An Introduction to Image Processing with Python

Astronomical Laboratory ASTR:4850, Spring 2018
by Philip Kaaret



Introduction

In order to gain a deeper understanding of how astronomical images are processed, we will be writing our own software to do the processing. To minimize the effort in doing this, we will use the computer language Python. Python is an interactive and extensible programming language. It has extensions to load images from FITS files, process images using compact code without loops, and display images on the screen.  During this week's lab, you will become familiar with the basics of python and some of the particulars about handling images in python. The following is written assuming no prior knowledge of Python. If you are familiar with Python and have a preferred editor and environment, please use those.

Python is free software. So, if you want to work on learning python outside of class, you can obtain it via the links on the class web page. Note that we will use Python 2.7 and not Python 3 (this is because your professor is a fossil and doesn't like to change). We will use a number of python packages to process images (as numerical arrays), read FITS files, and display data. Anaconda includes python and the other needed packages. If you use straight python (e.g. under Linux), you will need to install these packages separately (which is very easy for distributions like Ubuntu). If you have a mac, you're on your own.

You'll be using python heavily during the semester, so it would be good to install it on a computer that you have access to outside of class (like a laptop if you own one). To install Anaconda, use this link https://www.anaconda.com/download/ .

The machines in the lab run 32-bit windows. Once you get python installed, try running ipython. After you get to the ipython command line, you should type
cd h:/
to change the current directory to where your files get stored.

The ipython command line uses unix commands.  Some useful commands are: 'ls' - to list the contents of the current directory, 'cd' - to change the current directory, and 'pwd' - to print the current directory.

First example program - reading and plotting an image

To get started with python, let's look at a simple program to read in an image in FITS format and plot it on the screen. The program is here: showimage.py. You should download the program and then load it into a text editor of your choice. Notepad messes up the formatting. Wordpad is ok. Gedit and Notepad++ are pretty nice, but you may need to install them. People who like wasting space on their screen use atom. Real geeks use emacs and its author is a saint. vi sucks out your soul; the extension for emacs that makes it behave like vi is evil.

Now that you have showimage.py loaded in an editor of your choice, let's have a look at it. The first line is a comment about what the program does. It is good practice to liberally comment your code.

The second set of lines (4-7) tells python that we will be using a bunch of extensions. Extensions are pre-written modules to do various tasks. numpy, or 'Numerical Python' is a package to define mathematical constructions like matrices (or arrays) and make it easy to handle them in python. matplotlib is a scientific plotting package. pyfits is a package to read and write FITS files.

The first thing that we actually do in the program is on line 11, where we open a FITS file. The program currently opens a file called 'platescale20171215.fit'. You should edit this line to read in one of the files that you made in the last lab. Note if you are running python in the same directory as your data, you need only the file name. Otherwise, you will need to add the file's directory.

On line 14, we copy the image data from the FITS file to a variable called img1. img1 is actually a numpy array and later on we'll discuss how to do math operations on numpy arrays (it's easy).

The next set of lines, 17-20, plot the image. Back in the import stuff, we imported the plotting package matplotlib.pyplot "as plt". This allows us to use the shorthand "plt" to refer to the plotting package. All four lines call routines in the matplotlib.pyplot package using plt as shorthand. The first line sets the plotting to interactive mode; this just means that the program continues on after making the plot rather than stopping for the user to look at the plot and then close it. The second line sets up the color map. Since the camera is black and white, we use a gray scale map to make realistic looking images. The third line uses the "imshow" routine to make a plot of the image data using the selected color map. The fourth line actually puts the plot up on the screen.

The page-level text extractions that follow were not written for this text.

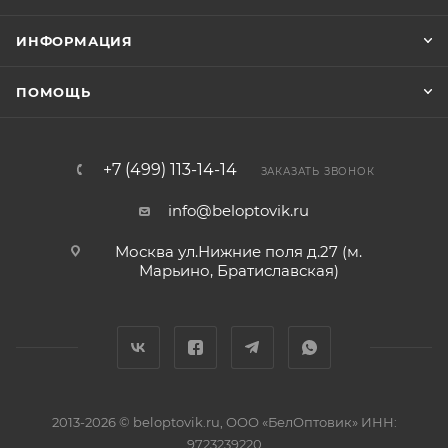
ИНФОРМАЦИЯ
ПОМОЩЬ
+7 (499) 113-14-14
ЗАКАЗАТЬ ЗВОНОК
info@beloptovik.ru
Москва ул.Нижние поля д.27 (м.
Марьино, Братиславская)
2013-2026 © beloptovik.ru, ООО «БелОптовик» ИНН:
9723239220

Once you have edited the program to read in your file (edit line 11, see above), go ahead and run the program. Start up ipython. ipython is an interactive, shell interface to python that uses unix-like commands. Use cd to move to the directory where showimage.py is and type 'run showimage' without the quotes and press Enter. ipython should pop up a window that displays the image. Note that the window is interactive: one can zoom, pan, or save the image in a variety of formats. If you have problems running the program, make sure that you are in the right directory and that you have edited the program to look for the FITS file in the correct place. Make sure the program works before proceeding. Write down the procedures that you followed to display the image including the directories where showimage.py and your image are saved.

If Anaconda freezes when you make plots, exit out of it and then %pylab when you start up ipython again. You will then want to do this every time you start ipython.

FITS files

After you have run the program, it should leave you at the ipython command prompt. Now type 'print h[0].header'. The ipython screen will be filled with a bunch of information encoded in the file. FITS is a "self-documenting" file format. In addition to the image data, the file contains 'meta-data' describing the image parameters and how and when the image was obtained.  These were written by CCDOps when you saved the file in the last lab. The meta-data consists of a keyword name, a value, and an optional comment.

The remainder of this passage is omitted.